*** Opening of Record excerpts ***

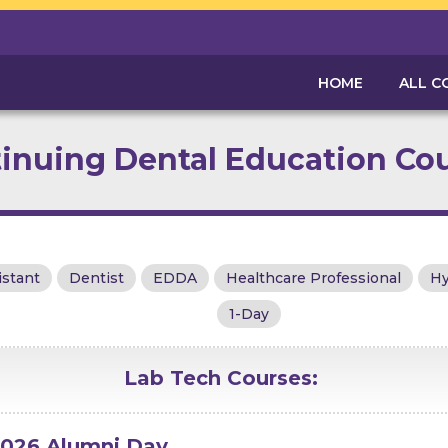
HOME
ALL C
inuing Dental Education Co
istant
Dentist
EDDA
Healthcare Professional
Hy
1-Day
Lab Tech
Courses:
026 Alumni Day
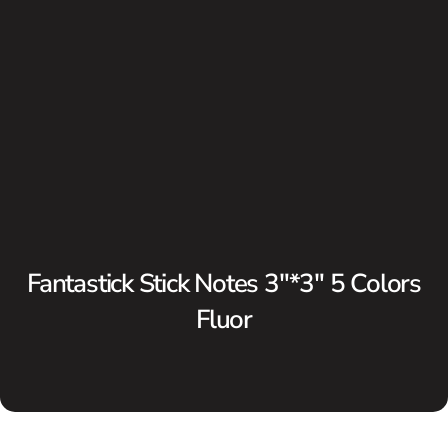
Fantastick Stick Notes 3″*3″ 5 Colors
Fluor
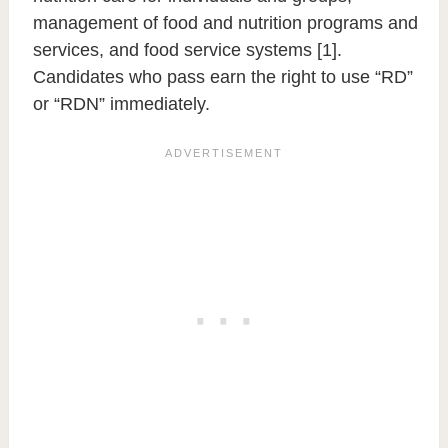
management of food and nutrition programs and
services, and food service systems [1].
Candidates who pass earn the right to use “RD”
or “RDN” immediately.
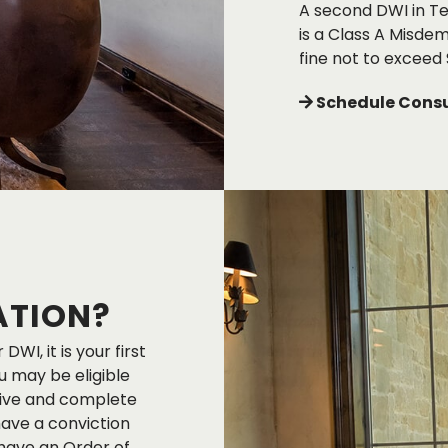
A second DWI in Tex
is a Class A Misdem
fine not to exceed 
Schedule Consu
ATION?
DWI, it is your first
u may be eligible
ceive and complete
have a conviction
 have an Order of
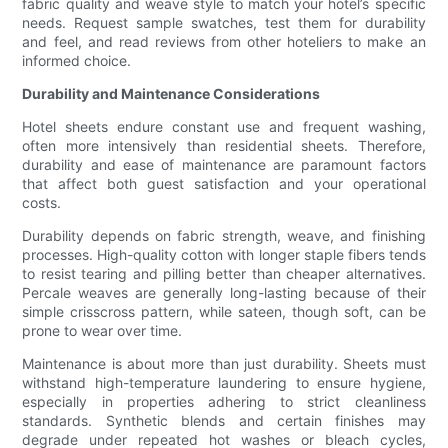
fabric quality and weave style to match your hotel’s specific
needs. Request sample swatches, test them for durability
and feel, and read reviews from other hoteliers to make an
informed choice.
Durability and Maintenance Considerations
Hotel sheets endure constant use and frequent washing,
often more intensively than residential sheets. Therefore,
durability and ease of maintenance are paramount factors
that affect both guest satisfaction and your operational
costs.
Durability depends on fabric strength, weave, and finishing
processes. High-quality cotton with longer staple fibers tends
to resist tearing and pilling better than cheaper alternatives.
Percale weaves are generally long-lasting because of their
simple crisscross pattern, while sateen, though soft, can be
prone to wear over time.
Maintenance is about more than just durability. Sheets must
withstand high-temperature laundering to ensure hygiene,
especially in properties adhering to strict cleanliness
standards. Synthetic blends and certain finishes may
degrade under repeated hot washes or bleach cycles,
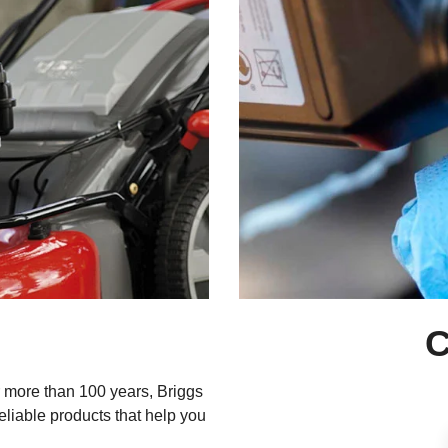
C
 more than 100 years, Briggs
reliable products that help you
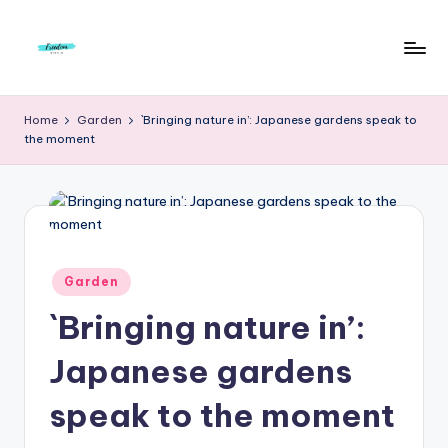
Skip
to
F
Live
content
Life
r
Home
Garden
`Bringing nature in’: Japanese gardens speak to
To
the moment
e
The
Full
e
d
o
m
Posted
Garden
in
S
`Bringing nature in’:
t
Japanese gardens
u
speak to the moment
d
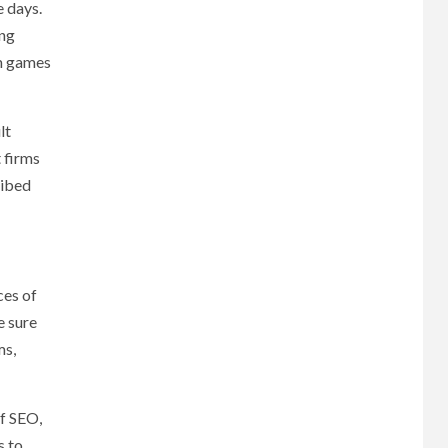
e days.
ing
am games
lt
 firms
ribed
ces of
e sure
ms,
of SEO,
s to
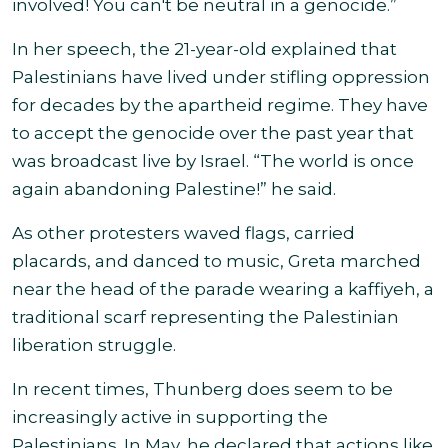
involved! You can't be neutral in a genocide.”
In her speech, the 21-year-old explained that
Palestinians have lived under stifling oppression
for decades by the apartheid regime. They have
to accept the genocide over the past year that
was broadcast live by Israel. “The world is once
again abandoning Palestine!” he said.
As other protesters waved flags, carried
placards, and danced to music, Greta marched
near the head of the parade wearing a kaffiyeh, a
traditional scarf representing the Palestinian
liberation struggle.
In recent times, Thunberg does seem to be
increasingly active in supporting the
Palestinians. In May, he declared that actions like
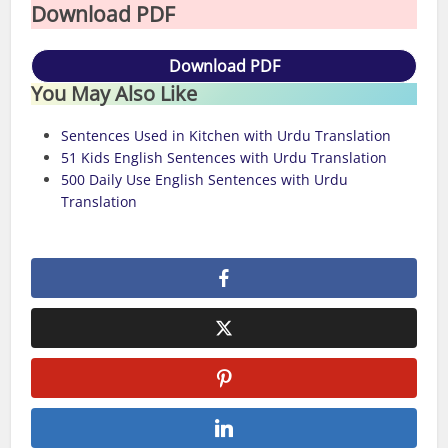
Download PDF
Download PDF
You May Also Like
Sentences Used in Kitchen with Urdu Translation
51 Kids English Sentences with Urdu Translation
500 Daily Use English Sentences with Urdu
Translation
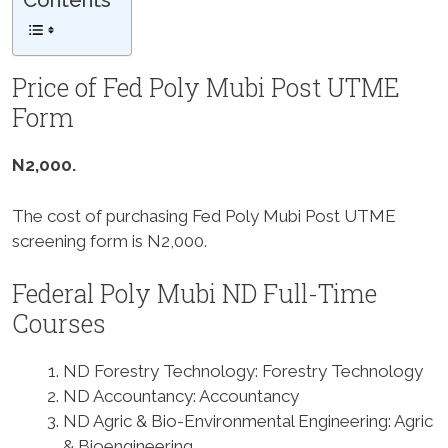
Contents
Price of Fed Poly Mubi Post UTME
Form
N2,000.
The cost of purchasing Fed Poly Mubi Post UTME
screening form is N2,000.
Federal Poly Mubi ND Full-Time
Courses
ND Forestry Technology: Forestry Technology
ND Accountancy: Accountancy
ND Agric & Bio-Environmental Engineering: Agric
& Bioengineering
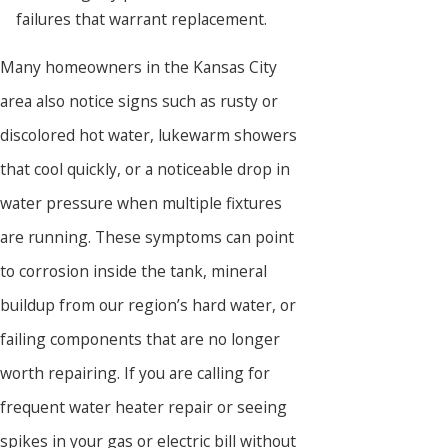
failures that warrant replacement.
Many homeowners in the Kansas City
area also notice signs such as rusty or
discolored hot water, lukewarm showers
that cool quickly, or a noticeable drop in
water pressure when multiple fixtures
are running. These symptoms can point
to corrosion inside the tank, mineral
buildup from our region’s hard water, or
failing components that are no longer
worth repairing. If you are calling for
frequent water heater repair or seeing
spikes in your gas or electric bill without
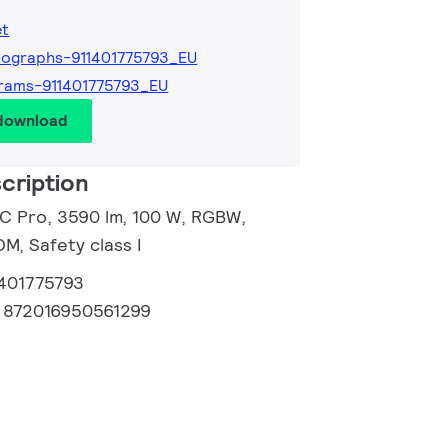
et
ographs-911401775793_EU
rams-911401775793_EU
 download
cription
 C Pro, 3590 lm, 100 W, RGBW,
, Safety class I
1401775793
:
872016950561299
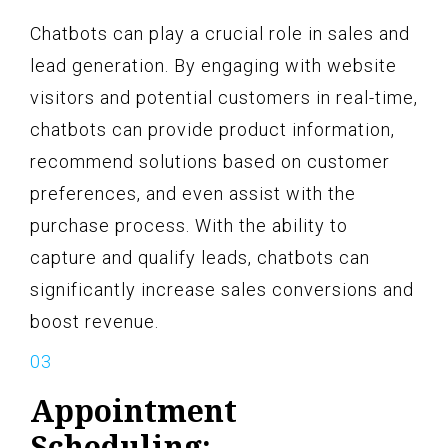
Chatbots can play a crucial role in sales and
lead generation. By engaging with website
visitors and potential customers in real-time,
chatbots can provide product information,
recommend solutions based on customer
preferences, and even assist with the
purchase process. With the ability to
capture and qualify leads, chatbots can
significantly increase sales conversions and
boost revenue.
Appointment
Scheduling:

*** Close of Record excerpts ***

The task: What is needed is every line of the data above, set down exactly but with the images left out.

Expected answer:
HOME
ALL C
inuing Dental Education Co
istant
Dentist
EDDA
Healthcare Professional
Hy
1-Day
Lab Tech
Courses:
026 Alumni Day
Fantastick Stick Notes 3″*3″ 5 Colors
Fluor
management of food and nutrition programs and
services, and food service systems [1].
Candidates who pass earn the right to use “RD”
or “RDN” immediately.
A second DWI in Tex
is a Class A Misdem
fine not to exceed 
Schedule Consu
ATION?
DWI, it is your first
u may be eligible
ceive and complete
have a conviction
 have an Order of
fabric quality and weave style to match your hotel’s specific
needs. Request sample swatches, test them for durability
and feel, and read reviews from other hoteliers to make an
informed choice.
Durability and Maintenance Considerations
Hotel sheets endure constant use and frequent washing,
often more intensively than residential sheets. Therefore,
durability and ease of maintenance are paramount factors
that affect both guest satisfaction and your operational
costs.
Durability depends on fabric strength, weave, and finishing
processes. High-quality cotton with longer staple fibers tends
to resist tearing and pilling better than cheaper alternatives.
Percale weaves are generally long-lasting because of their
simple crisscross pattern, while sateen, though soft, can be
prone to wear over time.
Maintenance is about more than just durability. Sheets must
withstand high-temperature laundering to ensure hygiene,
especially in properties adhering to strict cleanliness
standards. Synthetic blends and certain finishes may
degrade under repeated hot washes or bleach cycles,
C
 more than 100 years, Briggs
reliable products that help you
Skip
to
F
Live
content
Life
r
Home
Garden
`Bringing nature in’: Japanese gardens speak to
To
the moment
e
The
Full
e
d
o
m
Posted
Garden
in
S
`Bringing nature in’:
t
Japanese gardens
u
speak to the moment
d
e days.
ing
am games
lt
 firms
ribed
ces of
e sure
ms,
of SEO,
s to
involved! You can't be neutral in a genocide.”
In her speech, the 21-year-old explained that
Palestinians have lived under stifling oppression
for decades by the apartheid regime. They have
to accept the genocide over the past year that
was broadcast live by Israel. “The world is once
again abandoning Palestine!” he said.
As other protesters waved flags, carried
placards, and danced to music, Greta marched
near the head of the parade wearing a kaffiyeh, a
traditional scarf representing the Palestinian
liberation struggle.
In recent times, Thunberg does seem to be
increasingly active in supporting the
Palestinians. In May, he declared that actions like
Download PDF
Download PDF
You May Also Like
Sentences Used in Kitchen with Urdu Translation
51 Kids English Sentences with Urdu Translation
500 Daily Use English Sentences with Urdu
Translation
Contents
Price of Fed Poly Mubi Post UTME
Form
N2,000.
The cost of purchasing Fed Poly Mubi Post UTME
screening form is N2,000.
Federal Poly Mubi ND Full-Time
Courses
ND Forestry Technology: Forestry Technology
ND Accountancy: Accountancy
ND Agric & Bio-Environmental Engineering: Agric
& Bioengineering
failures that warrant replacement.
Many homeowners in the Kansas City
area also notice signs such as rusty or
discolored hot water, lukewarm showers
that cool quickly, or a noticeable drop in
water pressure when multiple fixtures
are running. These symptoms can point
to corrosion inside the tank, mineral
buildup from our region’s hard water, or
failing components that are no longer
worth repairing. If you are calling for
frequent water heater repair or seeing
spikes in your gas or electric bill without
et
ographs-911401775793_EU
rams-911401775793_EU
 download
cription
 C Pro, 3590 lm, 100 W, RGBW,
, Safety class I
1401775793
:
872016950561299
Chatbots can play a crucial role in sales and
lead generation. By engaging with website
visitors and potential customers in real-time,
chatbots can provide product information,
recommend solutions based on customer
preferences, and even assist with the
purchase process. With the ability to
capture and qualify leads, chatbots can
significantly increase sales conversions and
boost revenue.
Appointment
Scheduling:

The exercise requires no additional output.